Senin, 01 Juli 2013

PAYUDARAKU KELEMAHANKU

Dua tahun sejak lulus kuliah di Malang beberapa tahun lalu, cowok yang selama ini dekat denganku tak juga menunjukkan keseriusannya untuk melamarku. Padahal dia satu-satunya cowok yang aku dambakan akan menjadi  pendamping hidupku hingga akhir hayat. Apalagi karena usiaku tak lagi belia, kedua orang tuaku kian sering mendesakku untuk segera menikah. 
Karena penantian demi penantianku pada cowok itu tak juga bersambut, akhirnya aku menyerah pada keputusan orang tuaku. Aku benar-benar tak punya pilihan selain menikah dengan lelaki pilihan orang tuaku yang tak aku kenal sebelumnya. 
Sejujurnya aku menjalani ini karena keterpaksaan saja. Hatiku penuh dengan kebimbangan menyambut hari pernikahanku, karena aku sama sekali tak tertarik dengan calon suamiku. Sejak pertama kali dipertemukan hingga hari pernikahan tiba, aku berharap ada keajaiban yang mampu mengubah jalan hidupku. 

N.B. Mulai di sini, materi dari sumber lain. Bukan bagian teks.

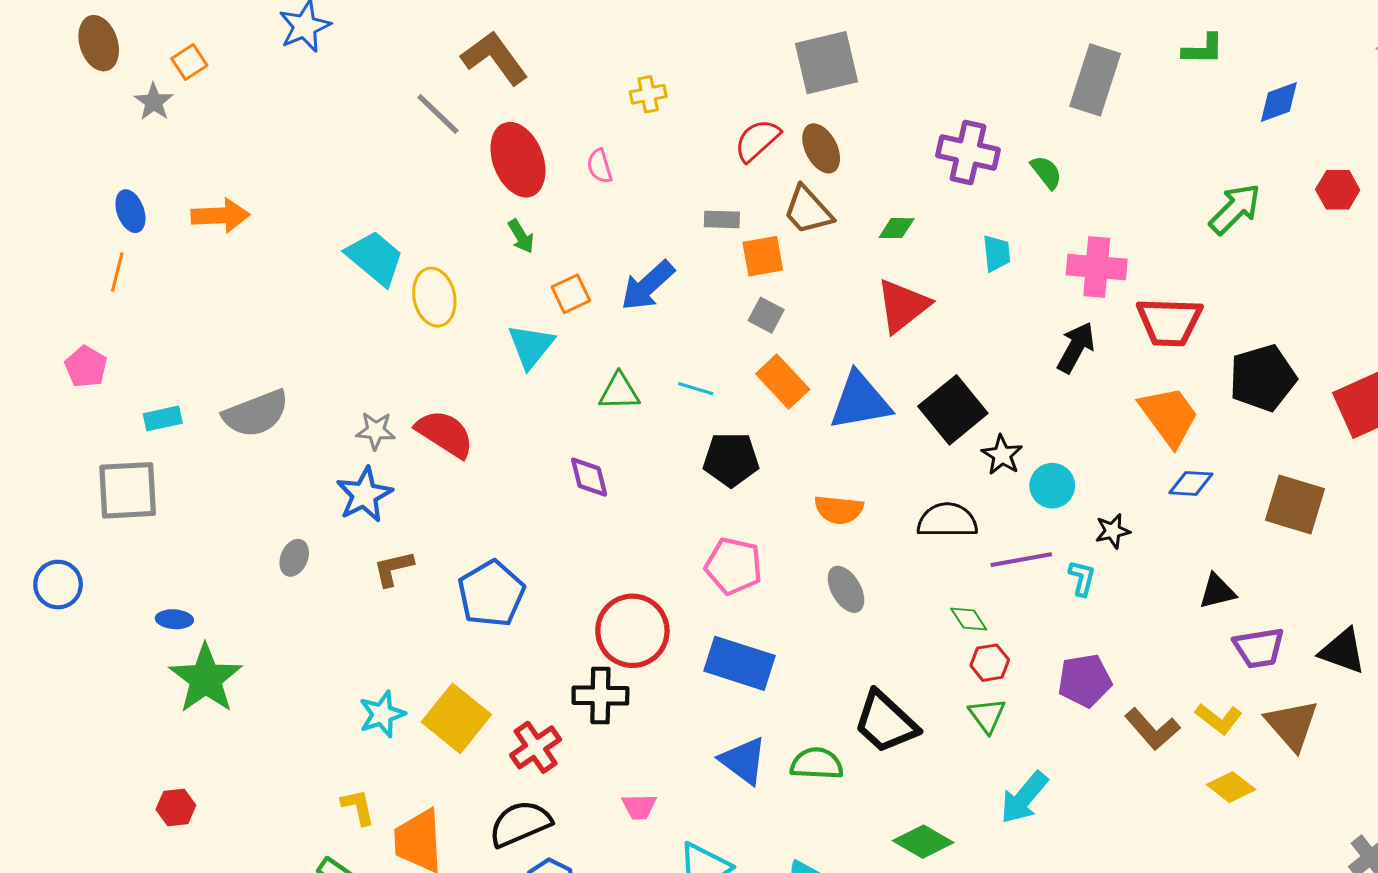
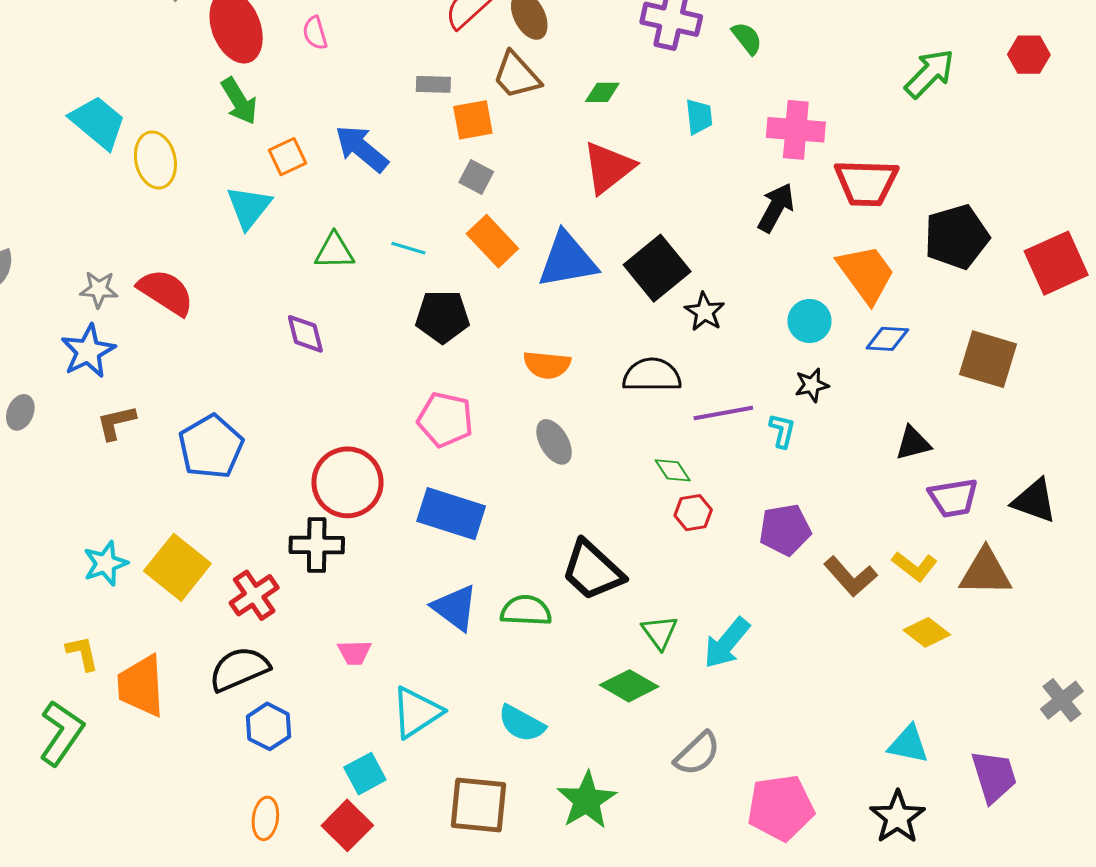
green arrow: (521, 236) -> (239, 101), size x1.4
blue arrow: (648, 286) -> (362, 149), turned 82
cyan circle: (1052, 486) -> (810, 321), moved
green triangle: (987, 715) -> (660, 632), moved
brown triangle: (1292, 725) -> (985, 572), turned -48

Selama menanti hari pernikahan, aku selalu berharap cowok idamanku datang melamarku, tapi  rupanya jalan hidupku tak seindah cerita sinetron selama ini. Aku tetap harus duduk di kursi pelaminan bersama lelaki yang tak kucintai. Aku hanya bisa diam dan bersiap menjalani pernikahan setengah hati.
Bahkan di malam pertama aku berusaha menunjukkan betapa aku tak tertarik pada lelaki itu. Aku berusaha diam membatu saat suamiku mulai menyentuhku. Aku dapat menahan seluruh perasaanku saat dia mulai memegang tanganku dan menciumiku. Aku ingin ekspresikan betapa aku tak berminat padanya, aku tak tergoda olehnya, dan aku dapat melakukannya.
Aku masih dapat menahan seluruh rasaku saat dia mulai melepas pakaianku, sama sekali tak membuatku bernafsu. Aku baru tak mampu menahan godaan saat dia  mulai membuka BH-ku. Pertahanan hatiku benar-benar runtuh saat lelaki itu melepas kancing BH-ku. Aku benar-benar tergoda untuk bercinta saat penutup buah dadaku terlepas dan dia mulai meraba kedua payudaraku.
Aku benar-benar pasrah, tak mungkin menolak lagi saat jemarinya mulai meraba bagian intimku. Sentuhannya pada payudaraku malam itu membuat aku tanpa sadar mulai menerimanya sebagai suamiku. Aku menikmati hubungan intim malam itu dan malam-malam selanjutnya. 
Mungkin karena kerasnya hatiku, atau karena aku tak sepenuhnya bahagia dengan pernikahanku, membuat hari-hari pernikahanku tak berjalan semestinya. Selain bercinta, aku merasa banyak ketidakcocokan antara aku dan dia. Suamiku bahkan mulai menjaga jarak dariku sejak aku berterus terang kalau belum dapat melupakan cowok idamanku. Bahkan sejak aku hamil, hubunganku dengan suami kian memburuk. Kamipun sepakat mengakhiri kisah itu, meski seharusnya kami berbahagia oleh kehadiran buah pernikahanku.